Select the lines below containing the word "Bugatti".

Stored items

..............................

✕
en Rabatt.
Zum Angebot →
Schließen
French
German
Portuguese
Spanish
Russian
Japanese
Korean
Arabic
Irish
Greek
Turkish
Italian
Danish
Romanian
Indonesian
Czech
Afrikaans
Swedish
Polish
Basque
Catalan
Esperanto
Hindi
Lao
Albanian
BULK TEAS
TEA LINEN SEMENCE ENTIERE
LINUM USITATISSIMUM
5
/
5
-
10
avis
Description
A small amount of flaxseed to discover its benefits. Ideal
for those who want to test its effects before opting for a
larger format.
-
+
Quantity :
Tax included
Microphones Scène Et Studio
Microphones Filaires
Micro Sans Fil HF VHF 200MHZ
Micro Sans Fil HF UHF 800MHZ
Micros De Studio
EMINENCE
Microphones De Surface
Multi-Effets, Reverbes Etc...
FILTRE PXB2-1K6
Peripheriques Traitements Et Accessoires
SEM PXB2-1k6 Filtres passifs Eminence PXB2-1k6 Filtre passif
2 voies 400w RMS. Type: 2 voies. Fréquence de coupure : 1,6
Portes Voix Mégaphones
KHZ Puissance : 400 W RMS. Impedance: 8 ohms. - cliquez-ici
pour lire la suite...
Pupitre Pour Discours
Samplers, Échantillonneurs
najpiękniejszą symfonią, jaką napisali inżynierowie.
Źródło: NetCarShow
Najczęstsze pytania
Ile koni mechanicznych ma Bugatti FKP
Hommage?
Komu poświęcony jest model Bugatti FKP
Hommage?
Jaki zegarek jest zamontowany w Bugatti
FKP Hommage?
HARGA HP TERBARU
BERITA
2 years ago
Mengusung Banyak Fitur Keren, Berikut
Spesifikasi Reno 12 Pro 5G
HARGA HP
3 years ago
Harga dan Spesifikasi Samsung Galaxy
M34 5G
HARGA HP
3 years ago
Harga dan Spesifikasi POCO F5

..............................

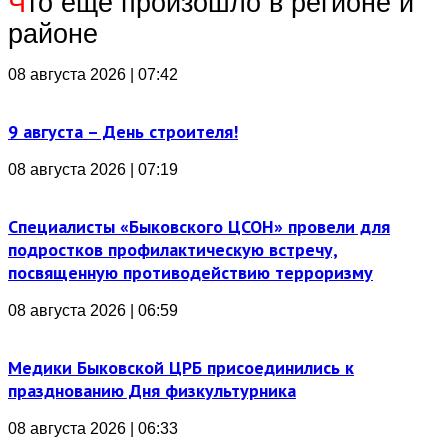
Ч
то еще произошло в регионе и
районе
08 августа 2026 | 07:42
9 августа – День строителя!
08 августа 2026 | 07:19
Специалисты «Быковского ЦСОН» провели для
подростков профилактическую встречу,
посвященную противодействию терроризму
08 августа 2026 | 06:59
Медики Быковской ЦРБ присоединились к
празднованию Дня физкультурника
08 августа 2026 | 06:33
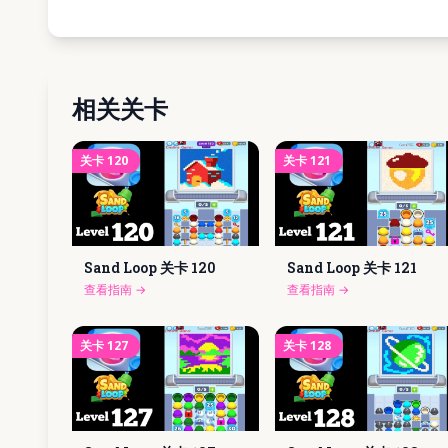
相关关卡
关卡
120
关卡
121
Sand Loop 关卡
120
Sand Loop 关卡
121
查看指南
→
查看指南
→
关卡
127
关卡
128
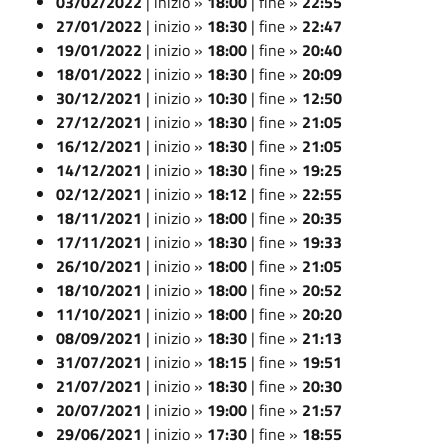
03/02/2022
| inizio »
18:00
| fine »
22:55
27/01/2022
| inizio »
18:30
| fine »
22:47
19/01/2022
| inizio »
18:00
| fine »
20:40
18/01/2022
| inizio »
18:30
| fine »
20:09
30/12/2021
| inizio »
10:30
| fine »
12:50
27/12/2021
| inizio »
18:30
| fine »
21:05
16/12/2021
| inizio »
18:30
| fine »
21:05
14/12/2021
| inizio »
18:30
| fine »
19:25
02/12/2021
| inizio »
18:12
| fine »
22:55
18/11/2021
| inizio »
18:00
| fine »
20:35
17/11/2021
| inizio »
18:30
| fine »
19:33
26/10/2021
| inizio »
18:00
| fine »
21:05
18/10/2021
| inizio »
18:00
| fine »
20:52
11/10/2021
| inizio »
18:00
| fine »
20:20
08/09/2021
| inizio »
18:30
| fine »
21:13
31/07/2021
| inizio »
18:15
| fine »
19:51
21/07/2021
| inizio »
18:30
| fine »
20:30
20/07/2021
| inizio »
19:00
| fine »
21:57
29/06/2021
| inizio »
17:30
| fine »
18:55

..............................

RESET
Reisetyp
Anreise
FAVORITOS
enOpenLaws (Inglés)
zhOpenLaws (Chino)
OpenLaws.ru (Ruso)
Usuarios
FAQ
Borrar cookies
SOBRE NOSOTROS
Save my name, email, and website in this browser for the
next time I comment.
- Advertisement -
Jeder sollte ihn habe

..............................

→ Written solution
Ile koni mechanicznych ma Bugatti FKP
Komu poświęcony jest model Bugatti FKP
Jaki zegarek jest zamontowany w Bugatti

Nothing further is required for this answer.